Easy Thai fish cakes

 

Preparation time
less than 30 mins

Cooking time
10 to 30 mins

Serves
Serves 4

Matt Tebbutt recipeBy Donal Skehan
From Saturday Kitchen

 

Ingredients

  • Skinless white fish fillets (such as haddock or cod): 450 g (1 lb)
  • Fish sauce (nam pla): 1 tbsp
  • Large free-range egg: 1
  • Fresh coriander : Handful (roughly chopped)
  • Thai red curry paste: 1 tbsp
  • Red chili (deseeded and finely chopped)
  • Garlic cloves (finely chopped): 2
  • Fresh ginger (thumb-sized, peeled and finely chopped)
  • Lime (zest and juice)
  • Green beans (thinly sliced): 75 g (2½ oz)
  • Spring onions (roughly chopped): 3–4
  • Sunflower oil: 4 tbsp
  • Spring onions additional (to garnish)
  • Sweet chili dipping sauce (to serve)
Alternative Ingredients

When substituting for fish sauce (nam pla), consider using one of the following alternatives:

  1. Soy Sauce: Adds a salty and savory flavour.
  2. Oyster Sauce: Rich and savoury, commonly used in Asian cuisine.
  3. Worcestershire Sauce: Adds depth and umami flavour.
  4. Regular Soy Sauce: Can be used as a milder substitute.
  5. Combination of Soy Sauce and Worcestershire Sauce: Adjust proportions to taste.

Method

  1. Place the fish in a food processor and blend for 3 seconds or until smooth.

  2. Add the fish sauce, egg, coriander, curry paste, chilli, garlic, ginger and grated lime zest and juice and blitz again until everything is combined.

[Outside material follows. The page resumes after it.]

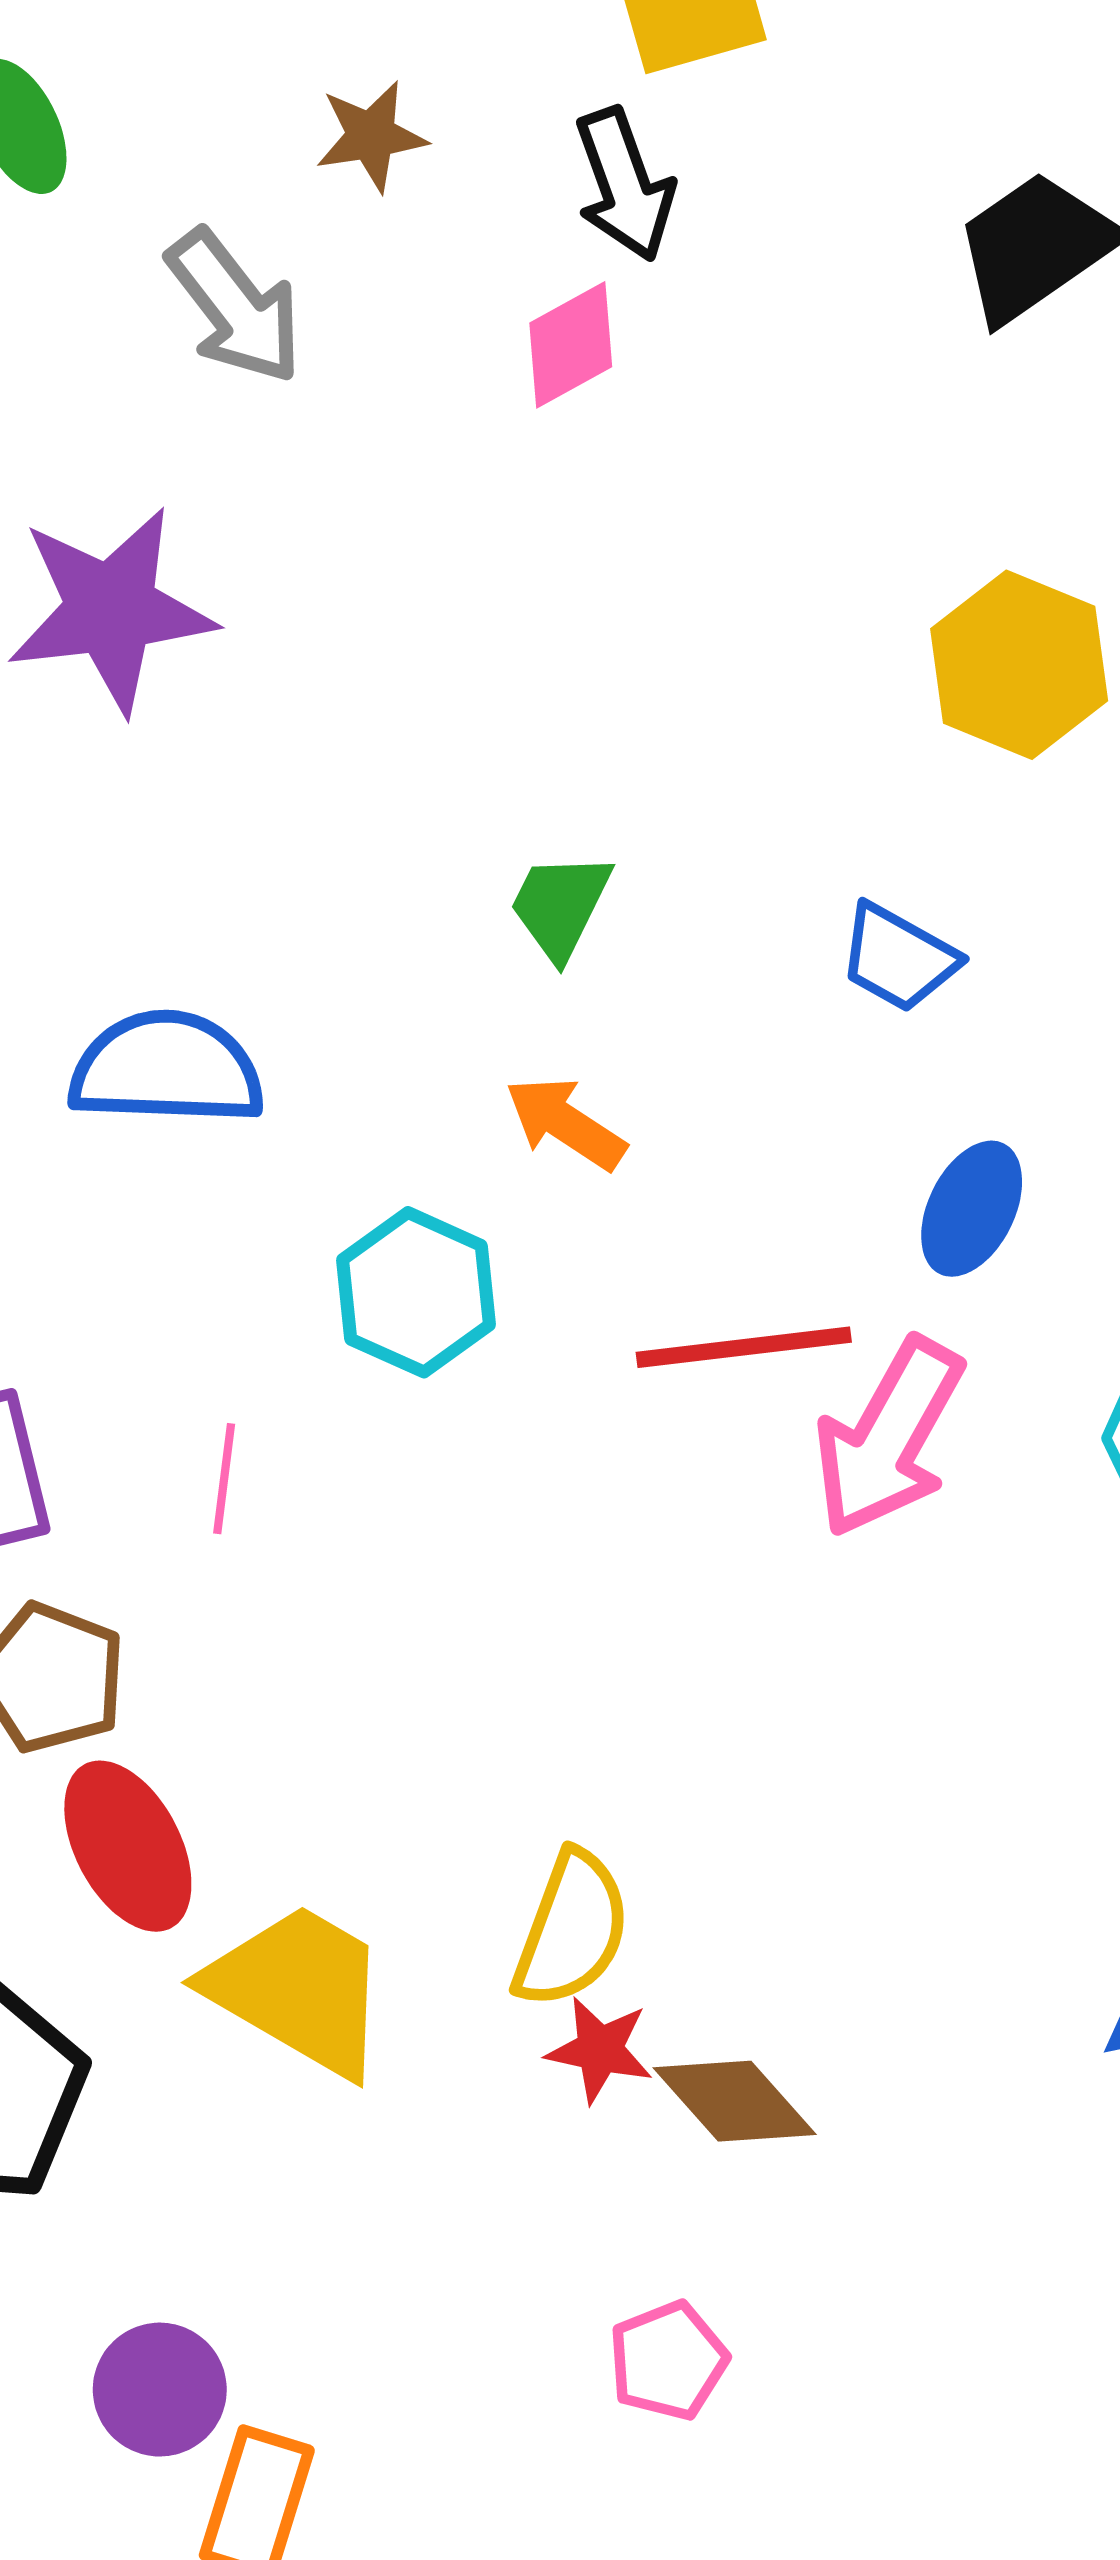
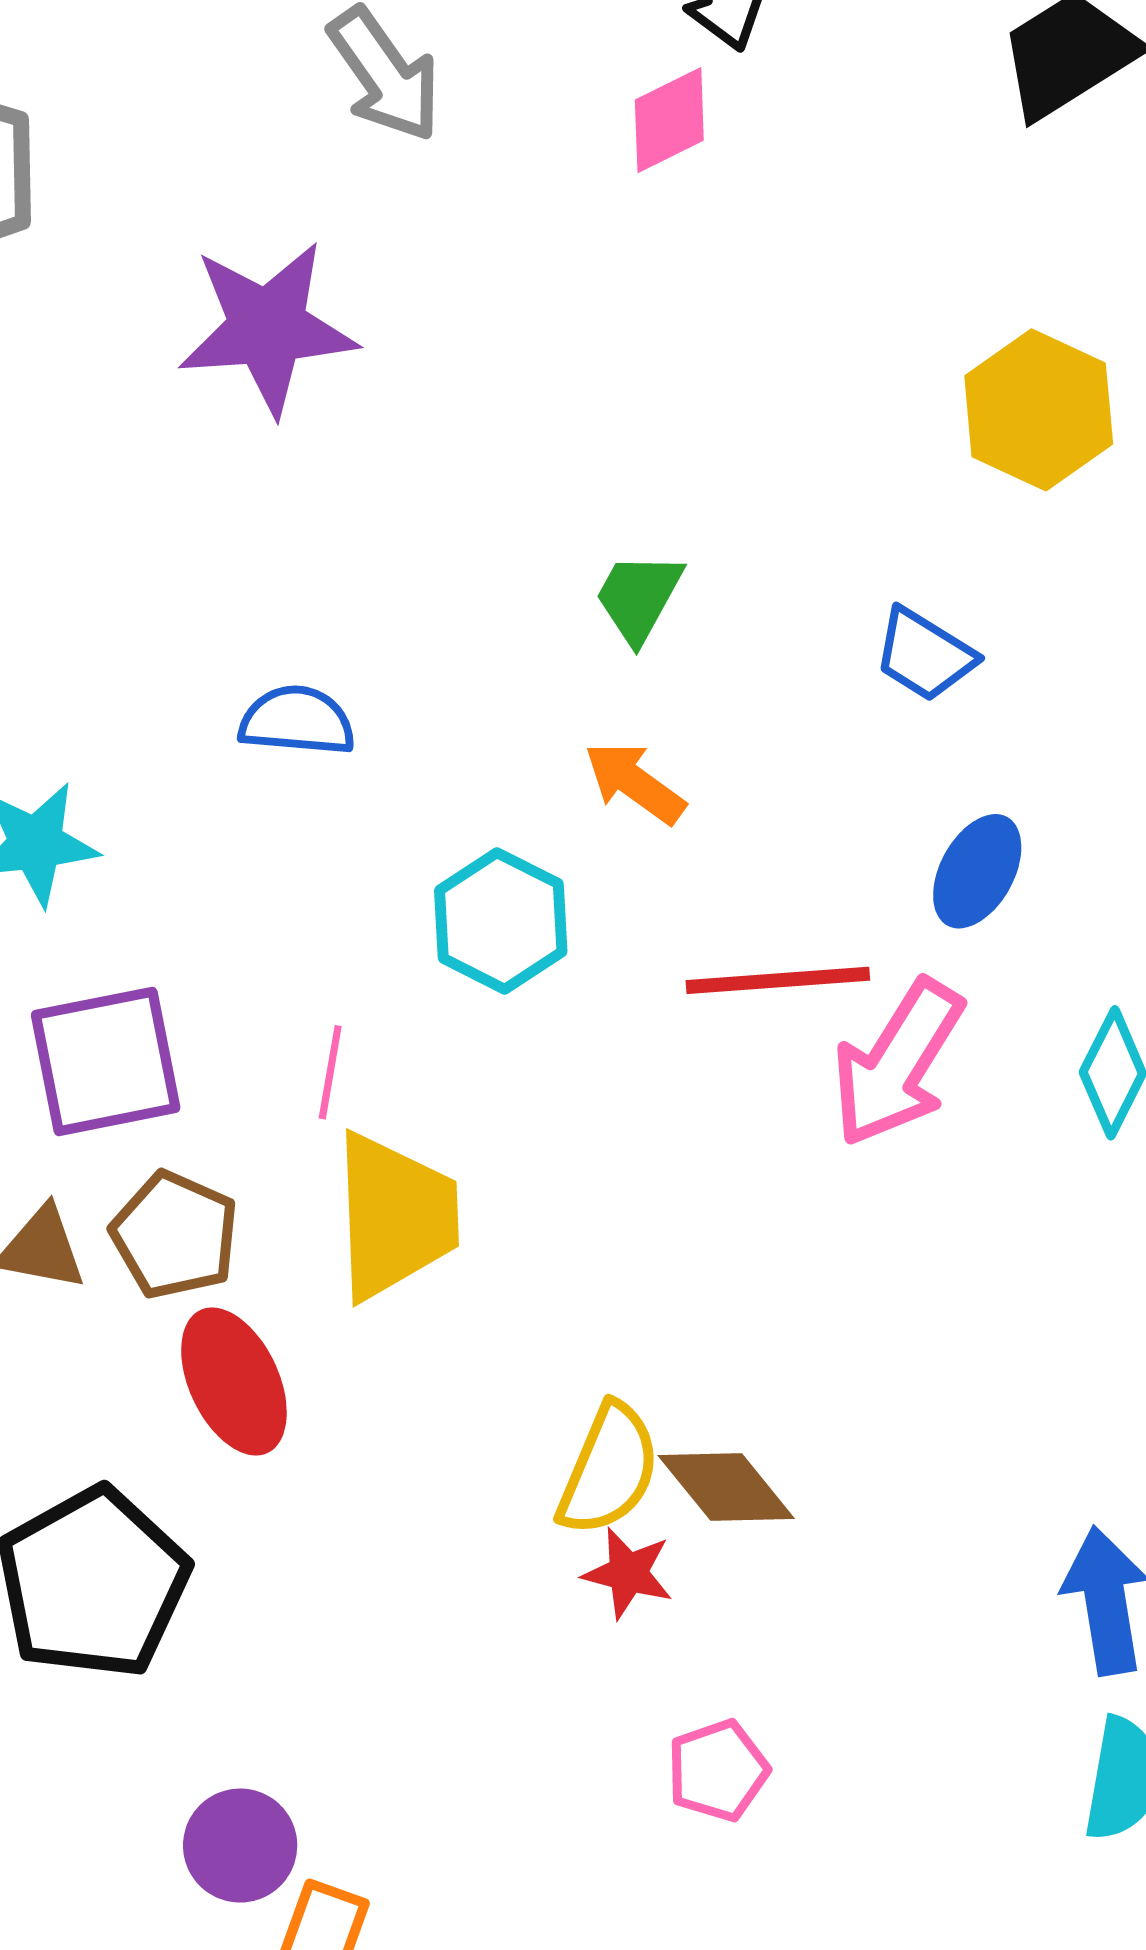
blue semicircle: (167, 1069) -> (297, 721), size x0.7
yellow trapezoid: (298, 1989) -> (395, 1216), moved, turned 55
brown diamond: (735, 2101) -> (726, 1487), moved
pink pentagon: (668, 2361) -> (718, 1771), moved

  3. Carefully remove the blade from the food processor and stir through the green beans and spring onions.

  4. With damp hands, form the mixture into 12 even-sized balls and flatten to make fish cakes.

  5. Heat the oil, over medium-high heat in a large frying pan and fry the fishcakes in two batches for about 2 minutes on each side or until piping hot and cooked through. Remove with a fish slice and drain on a plate lined with kitchen paper.

  6. Garnish with spring onions and serve straight away with some sweet chilli dipping sauce.